6. From the 2007 peak of $2.1 trillion, global FDI flows fell by 16% in 2008 and
again by 37% in 2009 to $1.14 trillion. Global inflows are expected to pick up to
over $1.2 trillion in 2010 and rise to $1.3-1.5 trillion by 2011 with a stronger
recovery ahead, projected to $ 2 trillion by 2012.

7. The relative weight of developing and transition economies as sources of global


FDI has increased and will keep increasing in 2010 and ahead. China, India and
the Russian Federation will increasingly figure among the top FDI sources (BRICs
contributed to $147 billion of outward FDI in 2008).In fact half of global FDI
inflows now go to developing and transition economies. Their resilience during
the 2009 FDI downturn point to the investment appetite in these regions namely
China, Hong Kong and Russia and India.

8. This has important implications in the way we focus our resources at the level of
BOI in attracting investment.

9. In the African continent, FDI flows fell by 19% in 2009 to $59 billion mainly due
to a contraction in demand and falling commodities prices. Southern Africa
remained the largest recipient of the region. The contraction of African FDI was
lower in investments for the services sector, which is good for Mauritius,
positioned as the services gateway to Africa.

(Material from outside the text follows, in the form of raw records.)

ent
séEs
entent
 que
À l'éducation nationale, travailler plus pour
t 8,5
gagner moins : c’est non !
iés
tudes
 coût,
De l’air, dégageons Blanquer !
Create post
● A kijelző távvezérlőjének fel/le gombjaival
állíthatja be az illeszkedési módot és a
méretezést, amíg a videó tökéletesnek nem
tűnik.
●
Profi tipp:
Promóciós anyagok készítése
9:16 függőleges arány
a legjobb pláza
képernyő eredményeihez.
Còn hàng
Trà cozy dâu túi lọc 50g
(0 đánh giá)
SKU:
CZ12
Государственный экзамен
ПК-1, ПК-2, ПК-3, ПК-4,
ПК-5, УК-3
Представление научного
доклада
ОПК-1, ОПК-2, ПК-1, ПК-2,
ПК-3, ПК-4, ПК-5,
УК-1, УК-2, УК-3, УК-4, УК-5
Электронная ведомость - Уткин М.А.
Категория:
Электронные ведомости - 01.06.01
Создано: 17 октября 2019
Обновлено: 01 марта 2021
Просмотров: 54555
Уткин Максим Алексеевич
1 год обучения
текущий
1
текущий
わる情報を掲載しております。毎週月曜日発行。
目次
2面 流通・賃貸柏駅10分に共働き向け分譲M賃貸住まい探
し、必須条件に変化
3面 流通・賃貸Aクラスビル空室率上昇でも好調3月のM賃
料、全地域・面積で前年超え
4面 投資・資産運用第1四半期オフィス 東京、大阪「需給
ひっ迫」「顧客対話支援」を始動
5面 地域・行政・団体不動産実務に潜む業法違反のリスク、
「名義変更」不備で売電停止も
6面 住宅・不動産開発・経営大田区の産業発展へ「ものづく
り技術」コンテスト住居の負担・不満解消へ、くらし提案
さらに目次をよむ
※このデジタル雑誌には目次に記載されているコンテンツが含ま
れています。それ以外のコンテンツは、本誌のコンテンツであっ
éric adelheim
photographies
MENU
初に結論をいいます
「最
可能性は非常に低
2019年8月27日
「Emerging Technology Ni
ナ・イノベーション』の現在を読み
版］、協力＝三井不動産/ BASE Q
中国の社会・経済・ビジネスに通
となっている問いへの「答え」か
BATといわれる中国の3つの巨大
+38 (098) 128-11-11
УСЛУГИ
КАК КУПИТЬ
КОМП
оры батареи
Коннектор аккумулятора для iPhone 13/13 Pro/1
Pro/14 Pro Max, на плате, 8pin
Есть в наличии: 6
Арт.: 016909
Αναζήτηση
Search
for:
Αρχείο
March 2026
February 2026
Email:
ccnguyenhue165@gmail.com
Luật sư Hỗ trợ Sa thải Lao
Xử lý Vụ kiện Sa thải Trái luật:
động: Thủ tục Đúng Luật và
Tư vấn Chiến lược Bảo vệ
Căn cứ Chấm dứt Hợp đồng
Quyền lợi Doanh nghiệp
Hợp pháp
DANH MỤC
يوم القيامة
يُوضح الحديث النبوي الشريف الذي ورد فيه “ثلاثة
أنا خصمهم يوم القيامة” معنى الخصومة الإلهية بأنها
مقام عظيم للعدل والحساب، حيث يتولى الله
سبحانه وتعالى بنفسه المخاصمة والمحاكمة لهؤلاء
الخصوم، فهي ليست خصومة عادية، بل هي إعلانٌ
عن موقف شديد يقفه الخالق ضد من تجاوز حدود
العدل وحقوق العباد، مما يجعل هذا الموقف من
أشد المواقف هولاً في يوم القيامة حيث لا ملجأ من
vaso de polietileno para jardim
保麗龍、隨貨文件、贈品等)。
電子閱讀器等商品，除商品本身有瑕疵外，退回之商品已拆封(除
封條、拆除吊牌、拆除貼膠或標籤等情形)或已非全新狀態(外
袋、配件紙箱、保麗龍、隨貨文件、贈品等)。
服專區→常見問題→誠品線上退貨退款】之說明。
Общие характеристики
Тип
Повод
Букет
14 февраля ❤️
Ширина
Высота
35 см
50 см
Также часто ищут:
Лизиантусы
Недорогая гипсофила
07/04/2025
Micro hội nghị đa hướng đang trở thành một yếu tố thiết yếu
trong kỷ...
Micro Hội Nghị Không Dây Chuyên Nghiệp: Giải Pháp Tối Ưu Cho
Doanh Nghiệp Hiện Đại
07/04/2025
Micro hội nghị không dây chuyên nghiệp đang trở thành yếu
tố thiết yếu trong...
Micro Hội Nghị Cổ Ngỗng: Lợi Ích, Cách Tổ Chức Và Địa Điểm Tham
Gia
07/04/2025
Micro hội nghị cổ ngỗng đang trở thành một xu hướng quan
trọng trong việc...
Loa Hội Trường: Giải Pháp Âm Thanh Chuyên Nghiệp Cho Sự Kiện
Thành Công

10. In 2010, the report notes that continued interest from the Asian economies and
rising commodities prices should help increase FDI into Africa. Intra-regional FDI
within Africa is also increasing with South Africa holding 22% of its outward
stocks in other African nations. Mauritius can play an important role for
structuring these investments.

11. The report also highlights the sectors that have suffered the least in attracting
FDI. Agribusiness or pharmaceuticals that are non-cyclical or fast-growing have
shown resilience and are expected to grow in 2010.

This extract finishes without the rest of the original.